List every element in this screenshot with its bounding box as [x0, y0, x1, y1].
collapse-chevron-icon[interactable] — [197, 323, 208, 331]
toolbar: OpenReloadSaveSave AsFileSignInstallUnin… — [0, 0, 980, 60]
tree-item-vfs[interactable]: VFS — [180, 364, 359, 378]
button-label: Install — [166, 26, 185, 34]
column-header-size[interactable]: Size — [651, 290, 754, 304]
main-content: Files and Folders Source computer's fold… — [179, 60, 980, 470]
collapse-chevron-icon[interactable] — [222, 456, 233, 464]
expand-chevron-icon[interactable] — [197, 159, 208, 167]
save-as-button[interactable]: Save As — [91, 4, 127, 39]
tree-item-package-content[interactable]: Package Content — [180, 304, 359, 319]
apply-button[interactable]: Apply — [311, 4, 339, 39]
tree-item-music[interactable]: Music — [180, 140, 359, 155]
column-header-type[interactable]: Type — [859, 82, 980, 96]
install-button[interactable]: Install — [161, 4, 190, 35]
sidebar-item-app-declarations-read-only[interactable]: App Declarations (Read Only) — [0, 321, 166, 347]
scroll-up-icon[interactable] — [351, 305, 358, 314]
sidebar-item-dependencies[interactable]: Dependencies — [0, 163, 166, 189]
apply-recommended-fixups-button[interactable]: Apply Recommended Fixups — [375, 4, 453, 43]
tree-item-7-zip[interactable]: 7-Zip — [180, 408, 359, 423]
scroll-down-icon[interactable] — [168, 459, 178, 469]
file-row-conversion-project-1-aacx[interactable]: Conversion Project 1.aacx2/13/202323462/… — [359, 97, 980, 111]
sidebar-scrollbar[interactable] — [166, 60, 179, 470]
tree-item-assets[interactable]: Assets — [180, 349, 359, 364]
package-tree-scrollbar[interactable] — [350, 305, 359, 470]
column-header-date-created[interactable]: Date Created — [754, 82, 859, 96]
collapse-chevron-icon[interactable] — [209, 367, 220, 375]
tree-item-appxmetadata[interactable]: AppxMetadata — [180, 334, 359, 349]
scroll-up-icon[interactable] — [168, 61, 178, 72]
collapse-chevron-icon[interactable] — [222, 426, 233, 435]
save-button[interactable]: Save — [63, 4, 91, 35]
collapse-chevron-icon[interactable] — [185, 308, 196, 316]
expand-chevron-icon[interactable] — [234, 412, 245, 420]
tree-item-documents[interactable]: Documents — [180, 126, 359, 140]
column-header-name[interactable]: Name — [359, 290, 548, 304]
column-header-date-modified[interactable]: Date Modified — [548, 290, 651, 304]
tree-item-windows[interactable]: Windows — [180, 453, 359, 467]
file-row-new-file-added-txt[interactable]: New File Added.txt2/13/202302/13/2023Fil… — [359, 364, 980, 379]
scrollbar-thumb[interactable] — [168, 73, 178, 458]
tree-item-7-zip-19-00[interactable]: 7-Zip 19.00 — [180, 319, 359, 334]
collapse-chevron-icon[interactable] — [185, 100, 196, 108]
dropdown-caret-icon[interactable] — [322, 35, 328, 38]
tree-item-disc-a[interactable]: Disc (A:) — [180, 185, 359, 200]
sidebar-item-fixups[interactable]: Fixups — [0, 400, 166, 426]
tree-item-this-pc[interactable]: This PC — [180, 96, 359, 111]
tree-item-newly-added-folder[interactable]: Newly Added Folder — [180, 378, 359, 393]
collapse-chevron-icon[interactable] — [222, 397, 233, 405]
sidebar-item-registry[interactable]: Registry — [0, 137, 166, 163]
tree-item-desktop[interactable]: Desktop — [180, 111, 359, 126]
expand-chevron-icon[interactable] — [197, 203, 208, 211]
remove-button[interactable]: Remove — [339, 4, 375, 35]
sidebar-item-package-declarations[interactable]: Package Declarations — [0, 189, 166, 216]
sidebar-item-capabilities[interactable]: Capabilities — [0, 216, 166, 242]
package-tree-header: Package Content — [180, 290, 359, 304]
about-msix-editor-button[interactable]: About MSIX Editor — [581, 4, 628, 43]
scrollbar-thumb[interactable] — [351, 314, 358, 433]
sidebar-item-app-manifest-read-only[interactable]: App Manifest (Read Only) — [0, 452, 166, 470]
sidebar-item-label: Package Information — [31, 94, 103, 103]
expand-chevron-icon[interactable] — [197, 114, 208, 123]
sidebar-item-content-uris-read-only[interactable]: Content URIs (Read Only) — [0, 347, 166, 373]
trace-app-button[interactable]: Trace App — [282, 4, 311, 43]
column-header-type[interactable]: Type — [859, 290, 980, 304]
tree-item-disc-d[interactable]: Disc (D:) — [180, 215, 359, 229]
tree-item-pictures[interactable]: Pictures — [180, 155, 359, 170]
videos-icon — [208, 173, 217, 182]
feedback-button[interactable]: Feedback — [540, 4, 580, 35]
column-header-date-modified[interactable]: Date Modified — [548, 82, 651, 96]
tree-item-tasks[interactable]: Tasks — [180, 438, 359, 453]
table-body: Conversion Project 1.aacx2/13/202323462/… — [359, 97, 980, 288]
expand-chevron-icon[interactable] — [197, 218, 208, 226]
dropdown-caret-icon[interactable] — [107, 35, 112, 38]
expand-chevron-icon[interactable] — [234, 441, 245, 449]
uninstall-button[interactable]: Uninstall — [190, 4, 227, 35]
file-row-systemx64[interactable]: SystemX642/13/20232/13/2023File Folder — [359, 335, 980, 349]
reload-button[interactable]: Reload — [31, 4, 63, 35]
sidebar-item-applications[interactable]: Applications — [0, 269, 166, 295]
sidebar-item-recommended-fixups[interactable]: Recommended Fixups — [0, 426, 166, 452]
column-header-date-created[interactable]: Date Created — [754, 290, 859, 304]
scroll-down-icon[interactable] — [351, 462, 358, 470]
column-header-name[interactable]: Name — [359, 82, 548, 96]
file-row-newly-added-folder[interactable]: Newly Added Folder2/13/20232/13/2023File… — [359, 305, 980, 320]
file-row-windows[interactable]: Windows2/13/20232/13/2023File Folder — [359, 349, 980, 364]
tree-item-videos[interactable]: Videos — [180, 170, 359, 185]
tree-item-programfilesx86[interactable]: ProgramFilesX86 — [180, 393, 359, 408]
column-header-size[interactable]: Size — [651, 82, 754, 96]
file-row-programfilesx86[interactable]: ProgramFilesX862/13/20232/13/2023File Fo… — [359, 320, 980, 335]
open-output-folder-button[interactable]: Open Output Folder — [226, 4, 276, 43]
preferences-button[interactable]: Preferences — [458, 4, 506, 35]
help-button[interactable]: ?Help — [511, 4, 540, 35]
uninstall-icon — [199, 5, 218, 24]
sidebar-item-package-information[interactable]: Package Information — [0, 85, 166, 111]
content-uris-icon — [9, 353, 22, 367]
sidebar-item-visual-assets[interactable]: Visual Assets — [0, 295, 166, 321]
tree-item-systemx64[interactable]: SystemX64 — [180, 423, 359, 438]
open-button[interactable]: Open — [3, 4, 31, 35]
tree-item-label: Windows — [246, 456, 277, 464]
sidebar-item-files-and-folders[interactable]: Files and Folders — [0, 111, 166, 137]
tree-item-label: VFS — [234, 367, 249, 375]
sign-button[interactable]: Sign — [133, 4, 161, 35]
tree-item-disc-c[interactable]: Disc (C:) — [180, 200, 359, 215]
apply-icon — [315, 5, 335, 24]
__________________________________________________
## PROBLEM DESCRIPTION
Answer with a number alone. It should equal the count of lines in the entries that hold "Fixups".

## SOLUTION FOR THIS PROBLEM
3